Meade shifted the subject back to the day’s priority. “I wouldn’t mind a bit, if Wright—or even Baldy—gave Lee’s men a whipping. Not a good day when only Sheridan shines.”
“Well, shine he did. He’s a curious man, our little mick.”
Meade swept a drift of dust away from his face. “What I’ve noticed about Sheridan … is that he’s quite the shebeen scrapper, all right. He likes to scrap, that’s the thing. But ask the man to do what cavalry should, screen the army or conduct reconnaissance, and he’s Burnside on a horse.” He frumped his chin, pulling thoughts into words. “I’ll be fair to the man, though: He’s splendid when he’s doing what he wants to do. And worthless at anything else.”
The gnats swarmed the two men again. Virginia hardly seemed worth such a terrible struggle. “Make sure Hancock’s on the road by dark,” Meade said. “If Wright makes any progress, Grant will want a general assault in the morning.”
“And if Wright doesn’t make progress, Grant will want an assault in the morning.” Humphreys shook his head, swatting at the flies and turning to go. “I want to believe he’s right. After we’ve lost nearly half the men we had back on the Rapidan.” He raised his eyes. “What you said about our friend Sheridan? Apply it to Grant, too. He’s all for doing what he wants to do. And the rest of the world can go hang.”
From the miasma of dust along the road, a man emerged astride a grand brown horse. A small retinue trailed him, edging past the soldiers plodding south.
“Speak of the devil,” Humphreys said.
Four p.m.
Via’s Farm
None of them understood it. And explaining wouldn’t do. They wouldn’t know what to make of it. But some things just had to be.

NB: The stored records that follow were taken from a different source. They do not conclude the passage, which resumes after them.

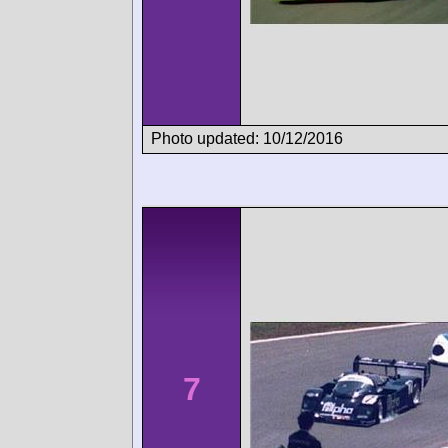
Photo updated: 10/12/2016
7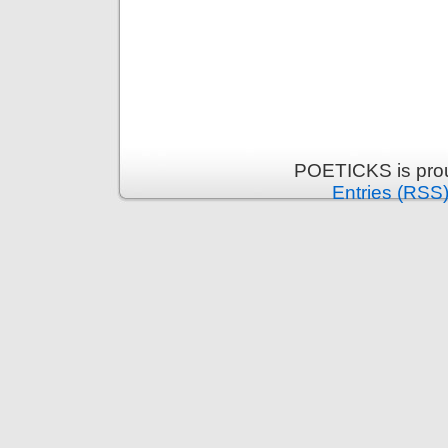
POETICKS is pro
Entries (RSS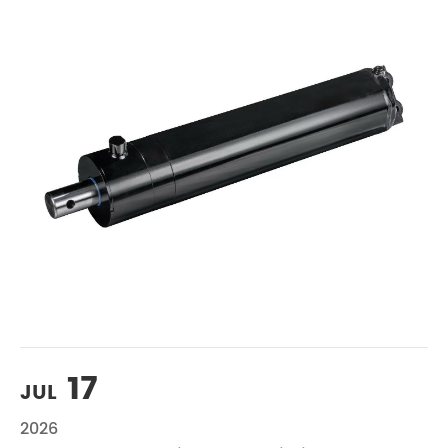
17
JUL
2026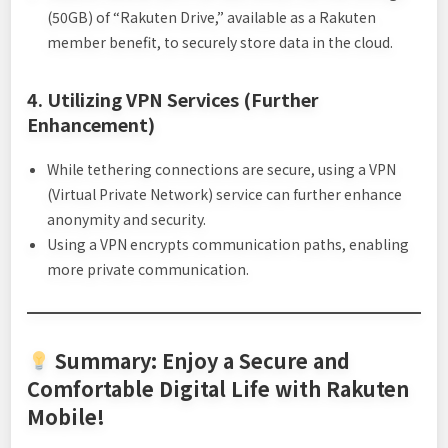
(50GB) of “Rakuten Drive,” available as a Rakuten
member benefit, to securely store data in the cloud.
4. Utilizing VPN Services (Further
Enhancement)
While tethering connections are secure, using a VPN
(Virtual Private Network) service can further enhance
anonymity and security.
Using a VPN encrypts communication paths, enabling
more private communication.
Summary: Enjoy a Secure and
Comfortable Digital Life with Rakuten
Mobile!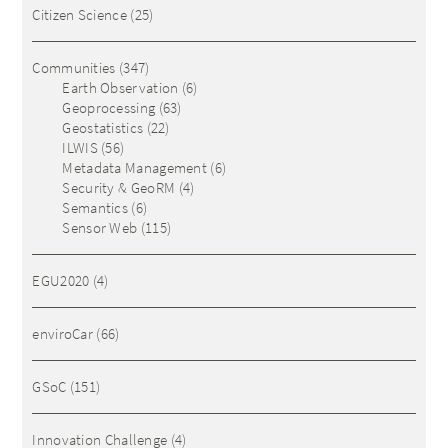
Citizen Science
(25)
Communities
(347)
Earth Observation
(6)
Geoprocessing
(63)
Geostatistics
(22)
ILWIS
(56)
Metadata Management
(6)
Security & GeoRM
(4)
Semantics
(6)
Sensor Web
(115)
EGU2020
(4)
enviroCar
(66)
GSoC
(151)
Innovation Challenge
(4)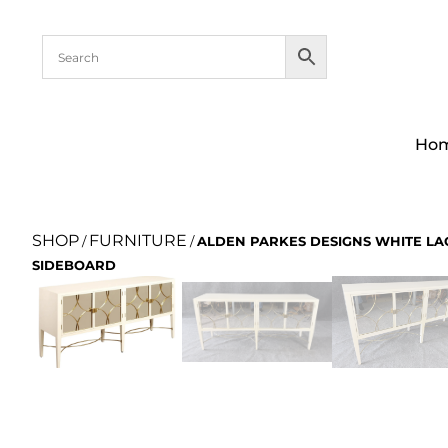
Ho
SHOP
FURNITURE
/
/
ALDEN PARKES DESIGNS WHITE L
SIDEBOARD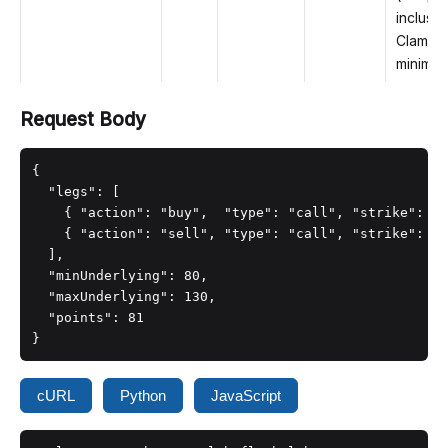
inclusiv
Clamped
minimum
Request Body
{

  "legs": [

    { "action": "buy",  "type": "call", "strike": 10
    { "action": "sell", "type": "call", "strike": 11
  ],

  "minUnderlying": 80,

  "maxUnderlying": 130,

  "points": 81

}
cURL
Python
JavaScript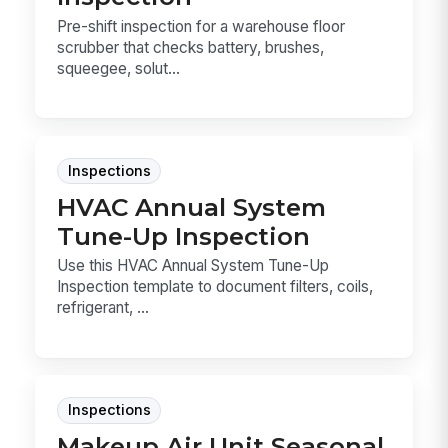
Pre-shift inspection for a warehouse floor
scrubber that checks battery, brushes,
squeegee, solut...
Inspections
HVAC Annual System
Tune-Up Inspection
Use this HVAC Annual System Tune-Up
Inspection template to document filters, coils,
refrigerant, ...
Inspections
Makeup Air Unit Seasonal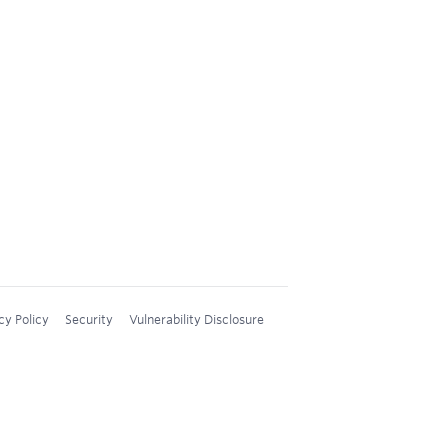
cy Policy
Security
Vulnerability Disclosure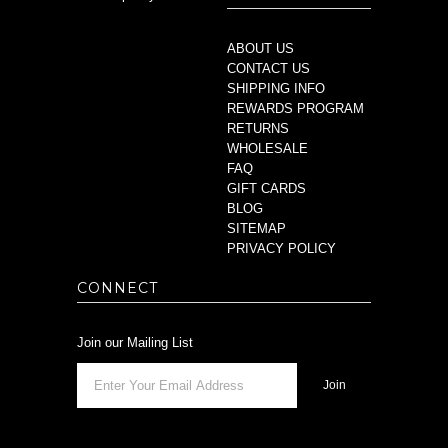
ABOUT US
CONTACT US
SHIPPING INFO
REWARDS PROGRAM
RETURNS
WHOLESALE
FAQ
GIFT CARDS
BLOG
SITEMAP
PRIVACY POLICY
CONNECT
Join our Mailing List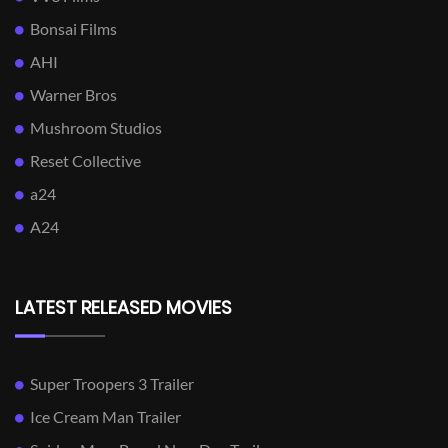
Bonsai Films
AHI
Warner Bros
Mushroom Studios
Reset Collective
a24
A24
LATEST RELEASED MOVIES
Super Troopers 3 Trailer
Ice Cream Man Trailer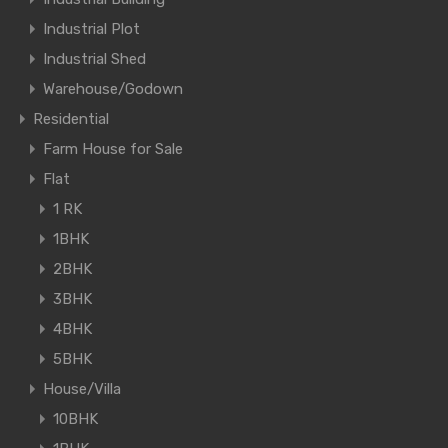
Industrial Plot
Industrial Shed
Warehouse/Godown
Residential
Farm House for Sale
Flat
1 RK
1BHK
2BHK
3BHK
4BHK
5BHK
House/Villa
10BHK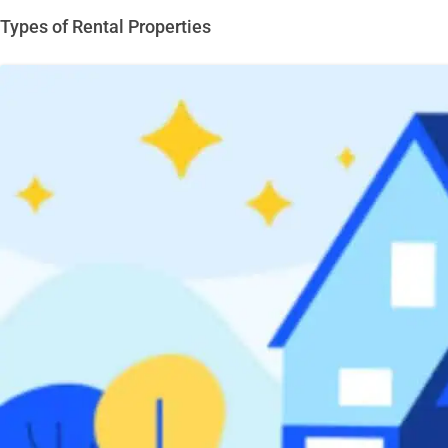
Types of Rental Properties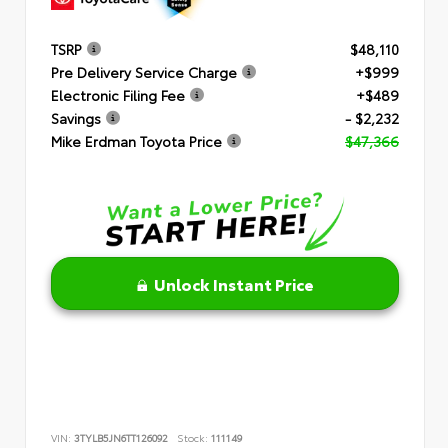
TSRP
$48,110
Pre Delivery Service Charge
+$999
Electronic Filing Fee
+$489
Savings
- $2,232
Mike Erdman Toyota Price
$47,366
Unlock Instant Price
VIN:
3TYLB5JN6TT126092
Stock:
111149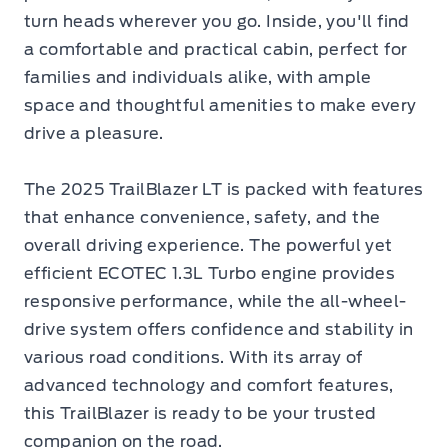
turn heads wherever you go. Inside, you'll find
a comfortable and practical cabin, perfect for
families and individuals alike, with ample
space and thoughtful amenities to make every
drive a pleasure.
The 2025 TrailBlazer LT is packed with features
that enhance convenience, safety, and the
overall driving experience. The powerful yet
efficient ECOTEC 1.3L Turbo engine provides
responsive performance, while the all-wheel-
drive system offers confidence and stability in
various road conditions. With its array of
advanced technology and comfort features,
this TrailBlazer is ready to be your trusted
companion on the road.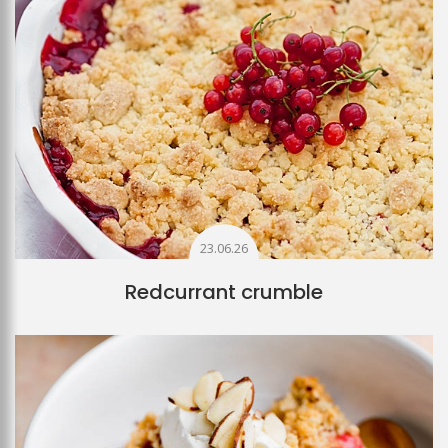
23.06.26
Redcurrant crumble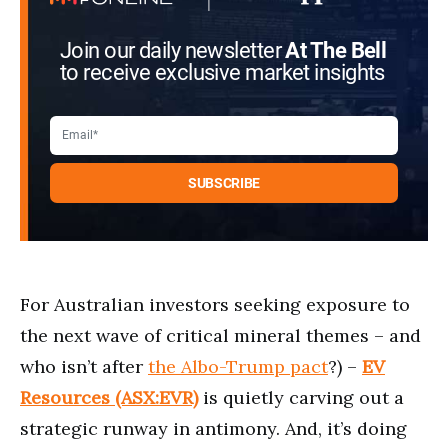
Join our daily newsletter
At The Bell
to receive exclusive market insights
For Australian investors seeking exposure to
the next wave of critical mineral themes ⁠– and
who isn’t after
the Albo-Trump pact
?) ⁠⁠–
EV
Resources (ASX:EVR)
is quietly carving out a
strategic runway in antimony. And, it’s doing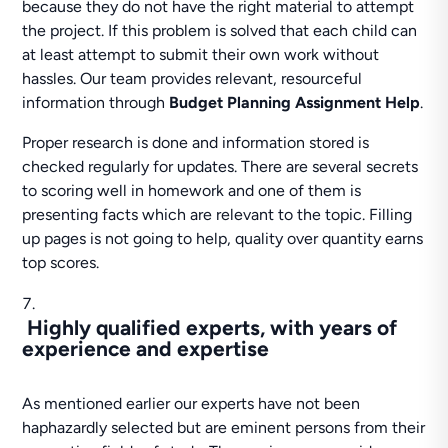
because they do not have the right material to attempt
the project. If this problem is solved that each child can
at least attempt to submit their own work without
hassles. Our team provides relevant, resourceful
information through
Budget Planning Assignment Help
.
Proper research is done and information stored is
checked regularly for updates. There are several secrets
to scoring well in homework and one of them is
presenting facts which are relevant to the topic. Filling
up pages is not going to help, quality over quantity earns
top scores.
Highly qualified experts, with years of
experience and expertise
As mentioned earlier our experts have not been
haphazardly selected but are eminent persons from their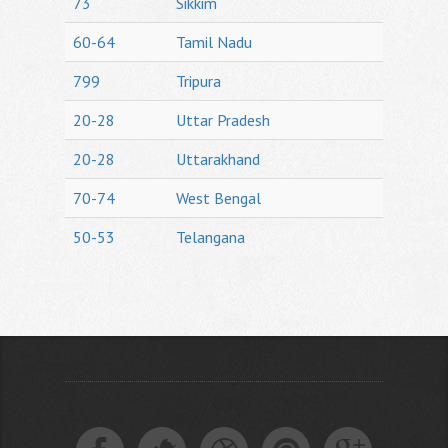
73
Sikkim
60-64
Tamil Nadu
799
Tripura
20-28
Uttar Pradesh
20-28
Uttarakhand
70-74
West Bengal
50-53
Telangana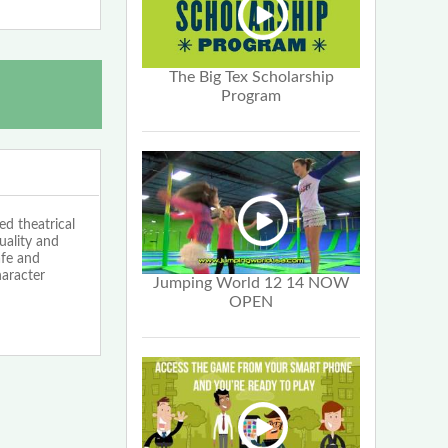
The Big Tex Scholarship
Program
d theatrical
uality and
afe and
haracter
Jumping World 12 14 NOW
OPEN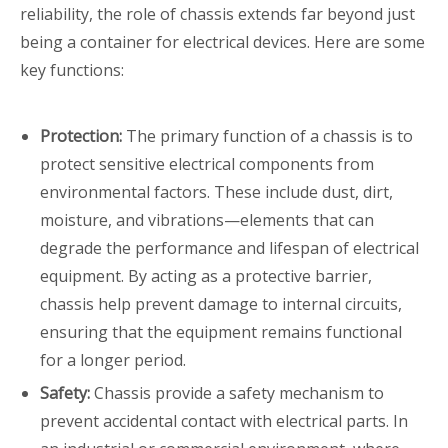
reliability, the role of chassis extends far beyond just
being a container for electrical devices. Here are some
key functions:
Protection:
The primary function of a chassis is to
protect sensitive electrical components from
environmental factors. These include dust, dirt,
moisture, and vibrations—elements that can
degrade the performance and lifespan of electrical
equipment. By acting as a protective barrier,
chassis help prevent damage to internal circuits,
ensuring that the equipment remains functional
for a longer period.
Safety:
Chassis provide a safety mechanism to
prevent accidental contact with electrical parts. In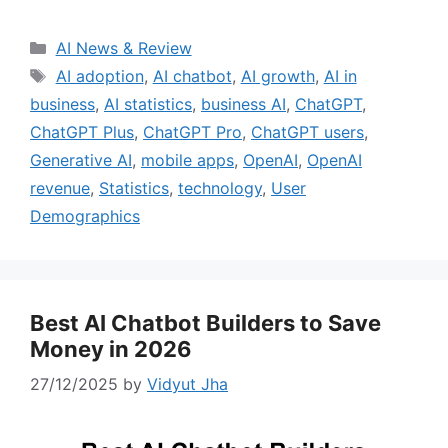
Categories
AI News & Review
Tags
AI adoption
,
AI chatbot
,
AI growth
,
AI in
business
,
AI statistics
,
business AI
,
ChatGPT
,
ChatGPT Plus
,
ChatGPT Pro
,
ChatGPT users
,
Generative AI
,
mobile apps
,
OpenAI
,
OpenAI
revenue
,
Statistics
,
technology
,
User
Demographics
Best AI Chatbot Builders to Save
Money in 2026
27/12/2025
by
Vidyut Jha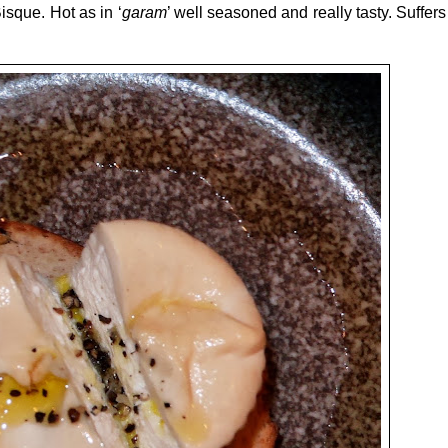
isque. Hot as in ‘
garam
’ well seasoned and really tasty. Suffers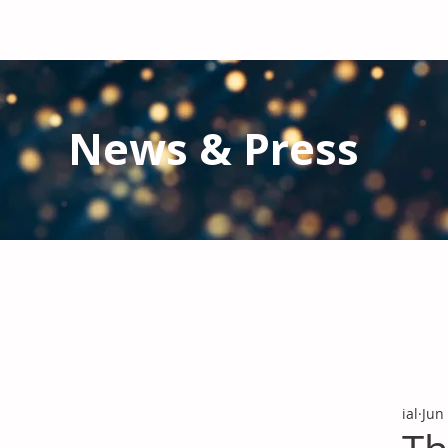
News & Press
Latest N
ews from IAL
and the Gl
Stay informed regarding IAL'
s latest publications and 
ial
Jun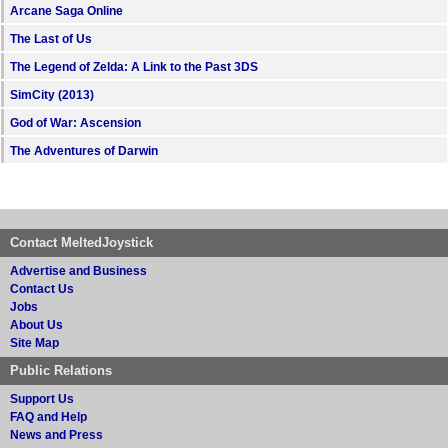
Arcane Saga Online
The Last of Us
The Legend of Zelda: A Link to the Past 3DS
SimCity (2013)
God of War: Ascension
The Adventures of Darwin
Contact MeltedJoystick
Advertise and Business
Contact Us
Jobs
About Us
Site Map
Public Relations
Support Us
FAQ and Help
News and Press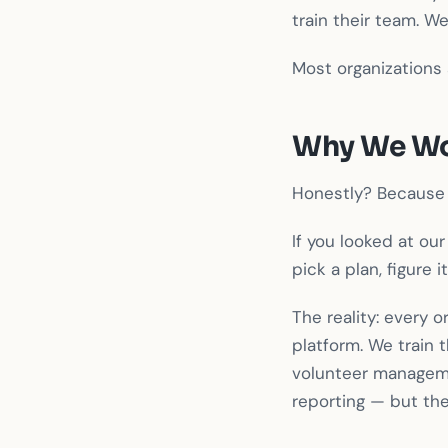
train their team. W
Most organizations 
Why We Wo
Honestly? Because 
If you looked at ou
pick a plan, figure
The reality: every 
platform. We train 
volunteer managem
reporting — but the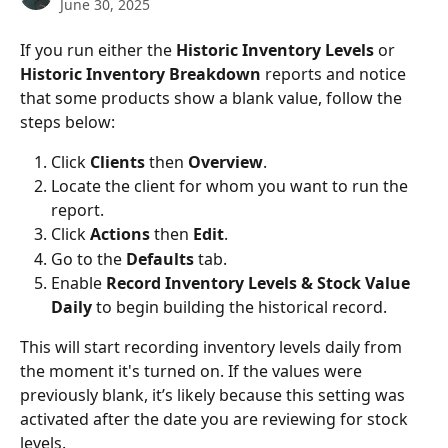
June 30, 2025
If you run either the 
Historic Inventory Levels
 or 
Historic Inventory Breakdown
 reports and notice 
that some products show a blank value, follow the 
steps below:
Click 
Clients
 then 
Overview
.
Locate the client for whom you want to run the 
report.
Click 
Actions 
then 
Edit
.
Go to the 
Defaults
 tab.
Enable 
Record Inventory Levels & Stock Value 
Daily
 to begin building the historical record.
This will start recording inventory levels daily from 
the moment it's turned on. If the values were 
previously blank, it’s likely because this setting was 
activated after the date you are reviewing for stock 
levels.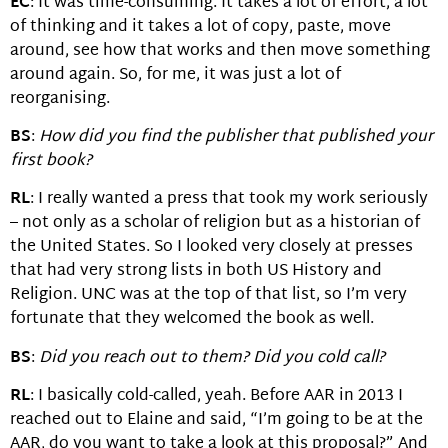
EC
: It was time-consuming. It takes a lot of effort, a lot
of thinking and it takes a lot of copy, paste, move
around, see how that works and then move something
around again. So, for me, it was just a lot of
reorganising.
BS
:
How did you find the publisher that published your
first book?
RL
: I really wanted a press that took my work seriously
– not only as a scholar of religion but as a historian of
the United States. So I looked very closely at presses
that had very strong lists in both US History and
Religion. UNC was at the top of that list, so I’m very
fortunate that they welcomed the book as well.
BS
:
Did you reach out to them? Did you cold call?
RL
: I basically cold-called, yeah. Before AAR in 2013 I
reached out to Elaine and said, “I’m going to be at the
AAR, do you want to take a look at this proposal?” And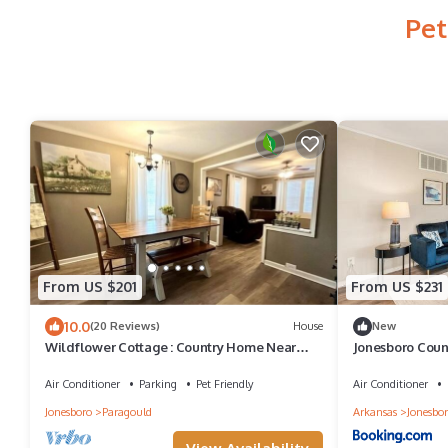
Pet
From US $201
From US $231
10.0
(20 Reviews)
House
New
Wildflower Cottage : Country Home Near
Jonesboro Count
Town
Air Conditioner
Parking
Pet Friendly
Air Conditioner
Jonesboro
Paragould
Arkansas
Jonesbo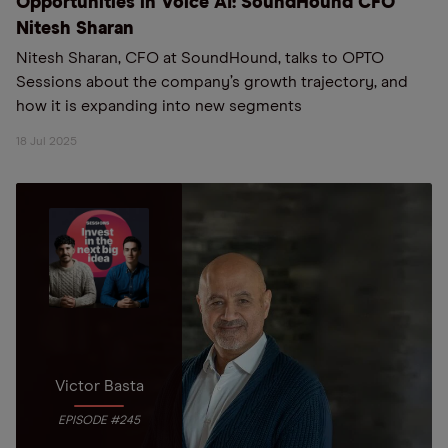
Opportunities in Voice AI: SoundHound CFO
Nitesh Sharan
Nitesh Sharan, CFO at SoundHound, talks to OPTO
Sessions about the company’s growth trajectory, and
how it is expanding into new segments
18 Jul 2025
Victor Basta
EPISODE #245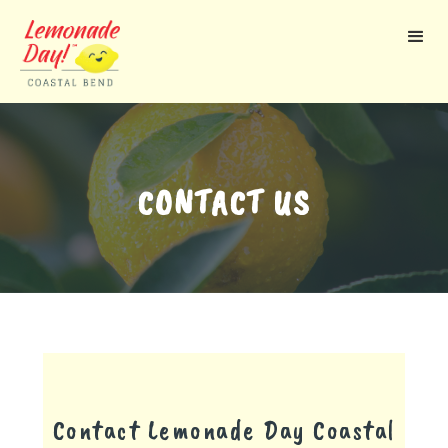
Skip
to
main
content
CONTACT US
Contact Lemonade Day
Coastal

He dismounted and, limping slightly, approached Meade and Humphreys. The injury he’d taken from his New Orleans tumble had come back to nag him, right out of the blue. The way an attack ought to come. You needed to hit the enemy the way pain struck a man, without warning and without mercy.
“Don’t hear the guns,” he said. There was desultory artillery fire in the distance, as well as the intermittent snap of rifles, but the two men understood him.